━━━━━ Source records
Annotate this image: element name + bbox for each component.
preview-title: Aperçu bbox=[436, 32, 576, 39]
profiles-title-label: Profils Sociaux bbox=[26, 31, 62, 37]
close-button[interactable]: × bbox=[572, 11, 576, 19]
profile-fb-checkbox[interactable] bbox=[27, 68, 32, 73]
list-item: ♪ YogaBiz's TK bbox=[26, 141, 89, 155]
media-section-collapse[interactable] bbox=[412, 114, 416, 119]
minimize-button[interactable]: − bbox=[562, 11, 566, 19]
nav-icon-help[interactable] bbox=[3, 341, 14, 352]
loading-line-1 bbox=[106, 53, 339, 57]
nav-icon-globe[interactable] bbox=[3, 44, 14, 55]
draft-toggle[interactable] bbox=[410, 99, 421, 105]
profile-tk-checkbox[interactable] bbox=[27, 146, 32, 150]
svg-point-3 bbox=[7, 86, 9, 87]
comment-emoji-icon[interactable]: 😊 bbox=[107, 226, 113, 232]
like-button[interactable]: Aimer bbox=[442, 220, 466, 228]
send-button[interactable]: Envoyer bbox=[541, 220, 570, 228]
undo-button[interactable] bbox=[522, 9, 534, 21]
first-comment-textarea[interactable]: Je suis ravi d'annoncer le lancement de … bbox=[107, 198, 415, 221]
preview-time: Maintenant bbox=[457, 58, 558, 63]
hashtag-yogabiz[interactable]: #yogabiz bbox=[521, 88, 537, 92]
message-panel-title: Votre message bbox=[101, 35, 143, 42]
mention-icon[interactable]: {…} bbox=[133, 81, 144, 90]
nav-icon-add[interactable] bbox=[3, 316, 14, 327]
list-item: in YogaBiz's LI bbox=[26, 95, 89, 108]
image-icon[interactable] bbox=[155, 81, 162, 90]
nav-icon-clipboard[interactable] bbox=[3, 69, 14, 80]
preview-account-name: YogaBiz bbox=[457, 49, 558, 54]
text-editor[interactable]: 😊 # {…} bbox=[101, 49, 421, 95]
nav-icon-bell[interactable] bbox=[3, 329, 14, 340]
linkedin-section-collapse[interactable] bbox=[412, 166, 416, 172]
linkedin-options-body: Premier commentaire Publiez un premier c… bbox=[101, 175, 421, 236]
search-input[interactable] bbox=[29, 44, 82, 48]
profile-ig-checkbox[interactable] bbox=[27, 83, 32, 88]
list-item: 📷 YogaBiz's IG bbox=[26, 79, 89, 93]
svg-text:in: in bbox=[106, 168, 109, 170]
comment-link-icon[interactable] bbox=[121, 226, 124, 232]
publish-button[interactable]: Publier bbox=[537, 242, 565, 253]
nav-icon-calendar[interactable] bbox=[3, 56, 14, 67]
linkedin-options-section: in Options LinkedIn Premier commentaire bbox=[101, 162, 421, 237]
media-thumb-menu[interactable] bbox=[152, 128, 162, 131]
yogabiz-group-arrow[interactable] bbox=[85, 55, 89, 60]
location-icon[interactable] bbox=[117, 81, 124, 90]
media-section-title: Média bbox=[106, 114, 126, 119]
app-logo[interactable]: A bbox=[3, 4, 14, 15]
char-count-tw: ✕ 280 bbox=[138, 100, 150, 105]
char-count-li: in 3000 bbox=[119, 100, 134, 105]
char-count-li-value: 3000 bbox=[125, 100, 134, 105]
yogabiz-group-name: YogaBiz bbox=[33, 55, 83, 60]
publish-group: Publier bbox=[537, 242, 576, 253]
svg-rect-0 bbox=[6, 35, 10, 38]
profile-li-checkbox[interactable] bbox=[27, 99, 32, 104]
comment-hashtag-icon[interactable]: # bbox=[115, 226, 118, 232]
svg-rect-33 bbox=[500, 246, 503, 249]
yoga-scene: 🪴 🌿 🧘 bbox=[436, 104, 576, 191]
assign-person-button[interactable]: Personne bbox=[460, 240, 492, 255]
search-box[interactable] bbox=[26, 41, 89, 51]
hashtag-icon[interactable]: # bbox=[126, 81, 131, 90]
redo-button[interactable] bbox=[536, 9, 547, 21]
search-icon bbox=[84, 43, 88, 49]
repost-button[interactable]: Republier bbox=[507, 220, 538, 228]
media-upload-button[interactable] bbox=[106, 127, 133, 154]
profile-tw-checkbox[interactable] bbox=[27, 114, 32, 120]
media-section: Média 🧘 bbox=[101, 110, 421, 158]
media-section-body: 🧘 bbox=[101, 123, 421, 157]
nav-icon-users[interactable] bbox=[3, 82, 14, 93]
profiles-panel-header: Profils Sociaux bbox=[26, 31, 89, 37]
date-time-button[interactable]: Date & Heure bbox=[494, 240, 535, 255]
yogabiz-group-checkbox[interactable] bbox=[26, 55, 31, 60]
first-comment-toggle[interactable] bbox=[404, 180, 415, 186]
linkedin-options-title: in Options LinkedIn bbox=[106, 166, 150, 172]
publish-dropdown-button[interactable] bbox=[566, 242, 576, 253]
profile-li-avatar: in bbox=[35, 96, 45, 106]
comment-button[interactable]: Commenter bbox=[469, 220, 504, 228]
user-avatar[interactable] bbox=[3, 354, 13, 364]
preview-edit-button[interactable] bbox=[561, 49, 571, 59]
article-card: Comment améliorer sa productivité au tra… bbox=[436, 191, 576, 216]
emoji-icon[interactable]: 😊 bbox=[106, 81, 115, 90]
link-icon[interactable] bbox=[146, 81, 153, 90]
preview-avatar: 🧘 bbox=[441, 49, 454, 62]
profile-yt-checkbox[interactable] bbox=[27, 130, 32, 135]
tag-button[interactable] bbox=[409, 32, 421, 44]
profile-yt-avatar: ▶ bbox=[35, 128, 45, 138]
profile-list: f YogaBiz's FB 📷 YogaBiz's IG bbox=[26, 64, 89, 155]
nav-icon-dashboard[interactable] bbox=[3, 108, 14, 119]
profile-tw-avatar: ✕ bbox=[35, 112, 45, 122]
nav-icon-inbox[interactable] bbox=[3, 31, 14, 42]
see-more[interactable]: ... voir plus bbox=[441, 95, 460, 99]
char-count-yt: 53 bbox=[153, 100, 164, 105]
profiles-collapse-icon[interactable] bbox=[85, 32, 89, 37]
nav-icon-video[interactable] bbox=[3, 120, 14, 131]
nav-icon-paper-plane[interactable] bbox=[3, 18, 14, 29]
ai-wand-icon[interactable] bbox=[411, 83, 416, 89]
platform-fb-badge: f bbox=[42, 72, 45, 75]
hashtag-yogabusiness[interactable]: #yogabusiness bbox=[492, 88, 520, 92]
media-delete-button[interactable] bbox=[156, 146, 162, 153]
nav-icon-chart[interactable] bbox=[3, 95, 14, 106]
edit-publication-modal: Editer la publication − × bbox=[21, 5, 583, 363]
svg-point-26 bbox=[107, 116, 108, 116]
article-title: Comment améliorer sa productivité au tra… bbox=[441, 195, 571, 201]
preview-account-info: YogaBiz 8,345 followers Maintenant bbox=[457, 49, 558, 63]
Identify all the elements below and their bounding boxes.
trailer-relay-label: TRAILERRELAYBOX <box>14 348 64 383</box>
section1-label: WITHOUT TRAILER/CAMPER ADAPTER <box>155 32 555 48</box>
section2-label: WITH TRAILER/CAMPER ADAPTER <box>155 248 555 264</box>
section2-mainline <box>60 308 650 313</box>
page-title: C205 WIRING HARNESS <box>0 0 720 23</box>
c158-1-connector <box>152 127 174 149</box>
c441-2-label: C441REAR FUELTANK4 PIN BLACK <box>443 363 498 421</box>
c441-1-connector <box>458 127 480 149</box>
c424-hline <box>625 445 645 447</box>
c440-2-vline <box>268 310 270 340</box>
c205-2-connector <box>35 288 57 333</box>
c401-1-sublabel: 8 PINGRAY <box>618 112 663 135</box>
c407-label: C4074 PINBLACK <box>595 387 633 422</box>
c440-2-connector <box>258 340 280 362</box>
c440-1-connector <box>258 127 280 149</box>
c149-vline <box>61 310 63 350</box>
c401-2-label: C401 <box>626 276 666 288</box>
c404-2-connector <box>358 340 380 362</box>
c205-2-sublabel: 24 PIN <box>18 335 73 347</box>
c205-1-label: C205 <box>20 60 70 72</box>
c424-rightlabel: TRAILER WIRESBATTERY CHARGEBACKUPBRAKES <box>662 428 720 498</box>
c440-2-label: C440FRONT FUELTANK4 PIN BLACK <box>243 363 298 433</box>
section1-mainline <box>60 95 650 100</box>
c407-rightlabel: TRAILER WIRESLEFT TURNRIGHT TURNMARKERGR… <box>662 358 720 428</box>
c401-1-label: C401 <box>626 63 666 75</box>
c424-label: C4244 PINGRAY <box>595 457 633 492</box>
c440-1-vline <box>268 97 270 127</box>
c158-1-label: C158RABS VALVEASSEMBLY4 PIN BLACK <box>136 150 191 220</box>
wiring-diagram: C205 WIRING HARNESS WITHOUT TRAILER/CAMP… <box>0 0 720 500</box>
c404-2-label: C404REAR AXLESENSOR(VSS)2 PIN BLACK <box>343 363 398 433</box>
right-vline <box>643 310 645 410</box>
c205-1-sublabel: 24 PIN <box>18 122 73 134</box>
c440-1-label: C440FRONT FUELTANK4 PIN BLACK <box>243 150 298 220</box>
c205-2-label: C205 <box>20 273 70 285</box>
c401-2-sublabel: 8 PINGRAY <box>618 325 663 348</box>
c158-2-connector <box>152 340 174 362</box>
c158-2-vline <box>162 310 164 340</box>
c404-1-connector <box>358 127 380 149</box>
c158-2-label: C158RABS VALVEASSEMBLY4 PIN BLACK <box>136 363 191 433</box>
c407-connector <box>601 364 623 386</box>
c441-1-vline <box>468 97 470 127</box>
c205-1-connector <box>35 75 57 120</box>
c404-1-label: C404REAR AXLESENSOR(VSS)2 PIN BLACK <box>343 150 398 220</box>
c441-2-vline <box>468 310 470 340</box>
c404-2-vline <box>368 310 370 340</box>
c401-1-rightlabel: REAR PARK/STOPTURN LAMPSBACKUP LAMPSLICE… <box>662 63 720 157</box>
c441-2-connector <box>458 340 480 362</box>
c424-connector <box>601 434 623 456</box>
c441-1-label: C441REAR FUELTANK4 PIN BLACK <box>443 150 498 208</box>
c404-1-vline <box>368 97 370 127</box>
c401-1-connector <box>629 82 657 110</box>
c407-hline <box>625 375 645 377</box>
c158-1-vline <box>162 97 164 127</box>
━━━━━━━━━━
-- Try it --
Across the records above, return every line that contains the word "media".

-- Answer to the exercise --
media-section-collapse[interactable] bbox=[412, 114, 416, 119]
media-thumb-menu[interactable] bbox=[152, 128, 162, 131]
media-section-title: Média bbox=[106, 114, 126, 119]
media-upload-button[interactable] bbox=[106, 127, 133, 154]
media-section: Média 🧘 bbox=[101, 110, 421, 158]
media-section-body: 🧘 bbox=[101, 123, 421, 157]
media-delete-button[interactable] bbox=[156, 146, 162, 153]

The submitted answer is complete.